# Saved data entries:
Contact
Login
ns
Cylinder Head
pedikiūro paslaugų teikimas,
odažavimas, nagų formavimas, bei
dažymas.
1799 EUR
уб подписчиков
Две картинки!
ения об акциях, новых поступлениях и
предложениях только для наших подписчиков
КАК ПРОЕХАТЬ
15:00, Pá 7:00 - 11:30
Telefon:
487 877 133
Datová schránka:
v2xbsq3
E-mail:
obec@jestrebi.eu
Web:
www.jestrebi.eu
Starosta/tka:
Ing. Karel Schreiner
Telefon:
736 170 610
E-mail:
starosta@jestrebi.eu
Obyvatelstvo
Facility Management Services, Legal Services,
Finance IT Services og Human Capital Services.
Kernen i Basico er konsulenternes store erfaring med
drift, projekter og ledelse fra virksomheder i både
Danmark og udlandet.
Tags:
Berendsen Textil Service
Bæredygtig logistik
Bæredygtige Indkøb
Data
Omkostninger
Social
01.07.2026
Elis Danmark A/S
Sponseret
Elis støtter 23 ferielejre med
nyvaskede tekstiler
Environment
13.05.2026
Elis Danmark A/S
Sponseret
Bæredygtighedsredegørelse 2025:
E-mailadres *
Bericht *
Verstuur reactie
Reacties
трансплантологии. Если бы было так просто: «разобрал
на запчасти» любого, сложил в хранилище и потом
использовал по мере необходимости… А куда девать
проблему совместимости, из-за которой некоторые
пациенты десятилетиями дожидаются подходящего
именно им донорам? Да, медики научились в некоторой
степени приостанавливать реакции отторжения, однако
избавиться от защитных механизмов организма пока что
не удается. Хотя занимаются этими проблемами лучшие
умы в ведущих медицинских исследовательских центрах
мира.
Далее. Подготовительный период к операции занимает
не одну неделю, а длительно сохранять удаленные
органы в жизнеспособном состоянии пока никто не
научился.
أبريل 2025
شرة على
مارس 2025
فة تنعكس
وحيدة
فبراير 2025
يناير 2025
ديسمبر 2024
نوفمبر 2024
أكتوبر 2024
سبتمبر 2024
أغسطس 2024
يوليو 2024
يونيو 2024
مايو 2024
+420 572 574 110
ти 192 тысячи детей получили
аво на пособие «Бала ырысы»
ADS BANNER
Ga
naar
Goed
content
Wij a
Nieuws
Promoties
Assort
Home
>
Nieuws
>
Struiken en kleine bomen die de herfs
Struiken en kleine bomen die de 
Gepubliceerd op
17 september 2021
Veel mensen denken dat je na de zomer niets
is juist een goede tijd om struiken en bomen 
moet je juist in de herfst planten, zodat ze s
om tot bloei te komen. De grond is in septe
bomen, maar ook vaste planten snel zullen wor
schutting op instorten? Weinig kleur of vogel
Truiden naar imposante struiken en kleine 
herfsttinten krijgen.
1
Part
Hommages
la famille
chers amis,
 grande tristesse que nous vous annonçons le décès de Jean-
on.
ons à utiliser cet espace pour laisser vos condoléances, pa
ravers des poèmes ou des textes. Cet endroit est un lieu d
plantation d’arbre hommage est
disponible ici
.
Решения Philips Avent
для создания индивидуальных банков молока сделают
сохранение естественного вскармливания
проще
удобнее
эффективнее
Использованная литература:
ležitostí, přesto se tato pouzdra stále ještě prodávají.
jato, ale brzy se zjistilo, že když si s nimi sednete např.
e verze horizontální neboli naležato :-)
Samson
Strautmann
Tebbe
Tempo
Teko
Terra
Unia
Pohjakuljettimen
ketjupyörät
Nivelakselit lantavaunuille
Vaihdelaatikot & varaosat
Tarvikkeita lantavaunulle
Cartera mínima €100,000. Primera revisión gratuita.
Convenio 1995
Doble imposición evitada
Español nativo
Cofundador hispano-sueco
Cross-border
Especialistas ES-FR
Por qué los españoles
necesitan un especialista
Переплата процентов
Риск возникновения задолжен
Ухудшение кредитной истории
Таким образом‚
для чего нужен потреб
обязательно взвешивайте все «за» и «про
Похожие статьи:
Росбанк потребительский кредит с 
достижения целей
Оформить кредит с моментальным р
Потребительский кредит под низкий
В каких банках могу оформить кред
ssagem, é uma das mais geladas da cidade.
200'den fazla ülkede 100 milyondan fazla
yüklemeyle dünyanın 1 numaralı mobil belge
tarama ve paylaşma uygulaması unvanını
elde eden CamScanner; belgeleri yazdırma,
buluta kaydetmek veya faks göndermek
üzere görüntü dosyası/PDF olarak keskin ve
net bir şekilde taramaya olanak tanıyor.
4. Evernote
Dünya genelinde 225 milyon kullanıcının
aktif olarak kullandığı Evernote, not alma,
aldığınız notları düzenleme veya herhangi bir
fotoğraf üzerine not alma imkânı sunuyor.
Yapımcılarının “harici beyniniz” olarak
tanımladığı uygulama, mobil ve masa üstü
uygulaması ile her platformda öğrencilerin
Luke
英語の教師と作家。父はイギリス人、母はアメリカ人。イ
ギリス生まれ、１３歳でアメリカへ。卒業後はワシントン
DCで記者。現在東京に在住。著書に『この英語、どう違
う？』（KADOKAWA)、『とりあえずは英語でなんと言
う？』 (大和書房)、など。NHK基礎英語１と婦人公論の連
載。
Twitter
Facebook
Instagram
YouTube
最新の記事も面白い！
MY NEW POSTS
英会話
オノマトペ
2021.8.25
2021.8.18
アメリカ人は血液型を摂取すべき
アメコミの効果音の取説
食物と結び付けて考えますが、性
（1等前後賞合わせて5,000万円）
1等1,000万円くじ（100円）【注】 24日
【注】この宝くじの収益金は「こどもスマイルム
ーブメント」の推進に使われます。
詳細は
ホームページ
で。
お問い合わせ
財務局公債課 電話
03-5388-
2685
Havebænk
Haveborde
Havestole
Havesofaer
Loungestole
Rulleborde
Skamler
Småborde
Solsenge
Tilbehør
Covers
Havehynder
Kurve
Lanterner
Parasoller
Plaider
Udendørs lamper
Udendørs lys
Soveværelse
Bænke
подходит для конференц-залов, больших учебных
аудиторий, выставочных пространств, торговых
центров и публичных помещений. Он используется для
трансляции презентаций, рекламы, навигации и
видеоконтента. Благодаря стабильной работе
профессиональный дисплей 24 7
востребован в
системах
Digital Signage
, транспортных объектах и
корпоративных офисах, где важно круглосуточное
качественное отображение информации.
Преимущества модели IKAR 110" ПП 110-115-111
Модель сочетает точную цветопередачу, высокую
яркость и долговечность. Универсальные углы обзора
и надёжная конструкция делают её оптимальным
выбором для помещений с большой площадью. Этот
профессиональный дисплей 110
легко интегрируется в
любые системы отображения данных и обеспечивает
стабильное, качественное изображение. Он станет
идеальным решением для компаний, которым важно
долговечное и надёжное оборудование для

# Task requirements:
The line with "Модель сочетает точную цветопередачу, высокую" through the last line of the entries above: output exactly those lines and nothing else.

# Result of this exercise:
Модель сочетает точную цветопередачу, высокую
яркость и долговечность. Универсальные углы обзора
и надёжная конструкция делают её оптимальным
выбором для помещений с большой площадью. Этот
профессиональный дисплей 110
легко интегрируется в
любые системы отображения данных и обеспечивает
стабильное, качественное изображение. Он станет
идеальным решением для компаний, которым важно
долговечное и надёжное оборудование для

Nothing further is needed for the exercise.